__Exercise brief__
Without including any image, repeat every record exactly.

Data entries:
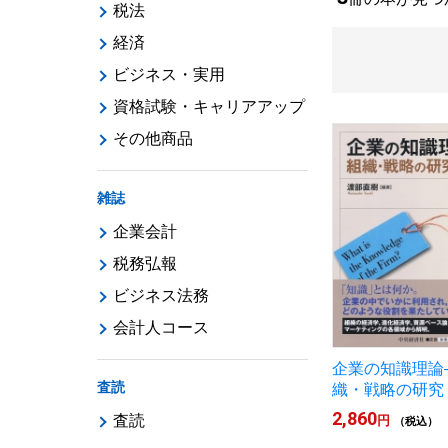
税法
経済
ビジネス・実用
資格試験・キャリアアップ
その他商品
雑誌
企業会計
税務弘報
ビジネス法務
会計人コース
企業の知識理論
査読
織・戦略の研究
2,860
査読
円
（税込）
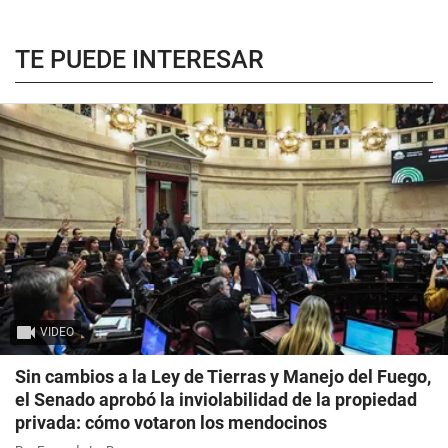
TE PUEDE INTERESAR
VIDEO
Sin cambios a la Ley de Tierras y Manejo del Fuego,
el Senado aprobó la inviolabilidad de la propiedad
privada: cómo votaron los mendocinos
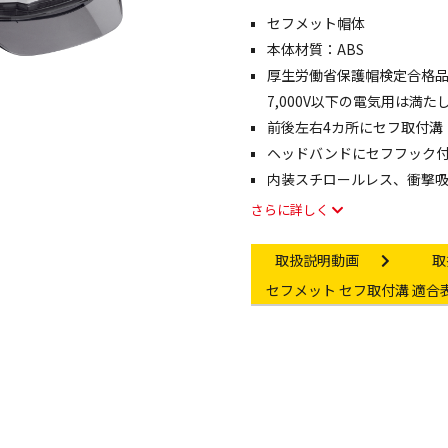
セフメット帽体
像・動画を見る
本体材質：ABS
厚生労働省保護帽検定合格品
7,000V以下の電気用は満
前後左右4カ所にセフ取付溝
ヘッドバンドにセフフック
内装スチロールレス、衝撃
さらに詳しく
Instruction video
In
取扱説明動画
取
Other link
セフメット セフ取付溝 適合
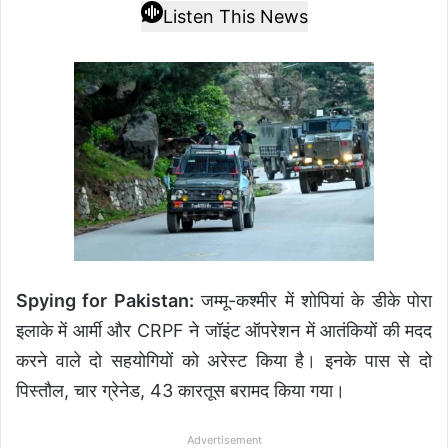
Listen This News
Spying for Pakistan:
जम्मू-कश्मीर में शोपियां के डीके पोरा
इलाके में आर्मी और CRPF ने जॉइंट ऑपरेशन में आतंकियों की मदद
करने वाले दो सहयोगियों को अरेस्ट किया है। इनके पास से दो
पिस्तौल, चार ग्रेनेड, 43 कारतूस बरामद किया गया।
Advertisement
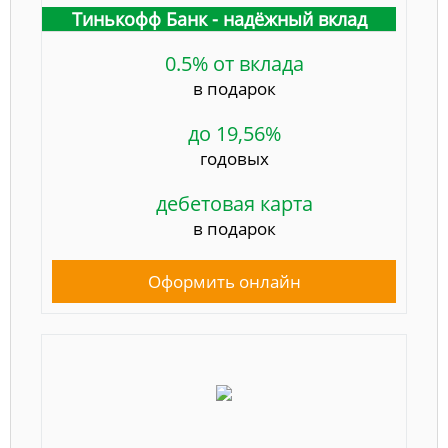
Тинькофф Банк - надёжный вклад
0.5% от вклада
в подарок
до 19,56%
годовых
дебетовая карта
в подарок
Оформить онлайн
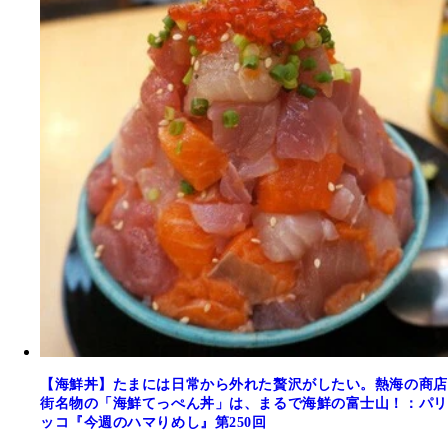
【海鮮丼】たまには日常から外れた贅沢がしたい。熱海の商店
街名物の「海鮮てっぺん丼」は、まるで海鮮の富士山！：パリ
ッコ『今週のハマりめし』第250回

__Answer area__
税法
経済
ビジネス・実用
資格試験・キャリアアップ
その他商品
雑誌
企業会計
税務弘報
ビジネス法務
会計人コース
企業の知識理論
査読
織・戦略の研究
2,860
査読
円
（税込）
TE PUEDE INTERESAR
VIDEO
Sin cambios a la Ley de Tierras y Manejo del Fuego,
el Senado aprobó la inviolabilidad de la propiedad
privada: cómo votaron los mendocinos
セフメット帽体
像・動画を見る
本体材質：ABS
厚生労働省保護帽検定合格品
7,000V以下の電気用は満
前後左右4カ所にセフ取付溝
ヘッドバンドにセフフック
内装スチロールレス、衝撃
さらに詳しく
Instruction video
In
取扱説明動画
取
Other link
セフメット セフ取付溝 適合
Listen This News
Spying for Pakistan:
जम्मू-कश्मीर में शोपियां के डीके पोरा
इलाके में आर्मी और CRPF ने जॉइंट ऑपरेशन में आतंकियों की मदद
करने वाले दो सहयोगियों को अरेस्ट किया है। इनके पास से दो
पिस्तौल, चार ग्रेनेड, 43 कारतूस बरामद किया गया।
Advertisement
Тинькофф Банк - надёжный вклад
0.5% от вклада
в подарок
до 19,56%
годовых
дебетовая карта
в подарок
Оформить онлайн
【海鮮丼】たまには日常から外れた贅沢がしたい。熱海の商店
街名物の「海鮮てっぺん丼」は、まるで海鮮の富士山！：パリ
ッコ『今週のハマりめし』第250回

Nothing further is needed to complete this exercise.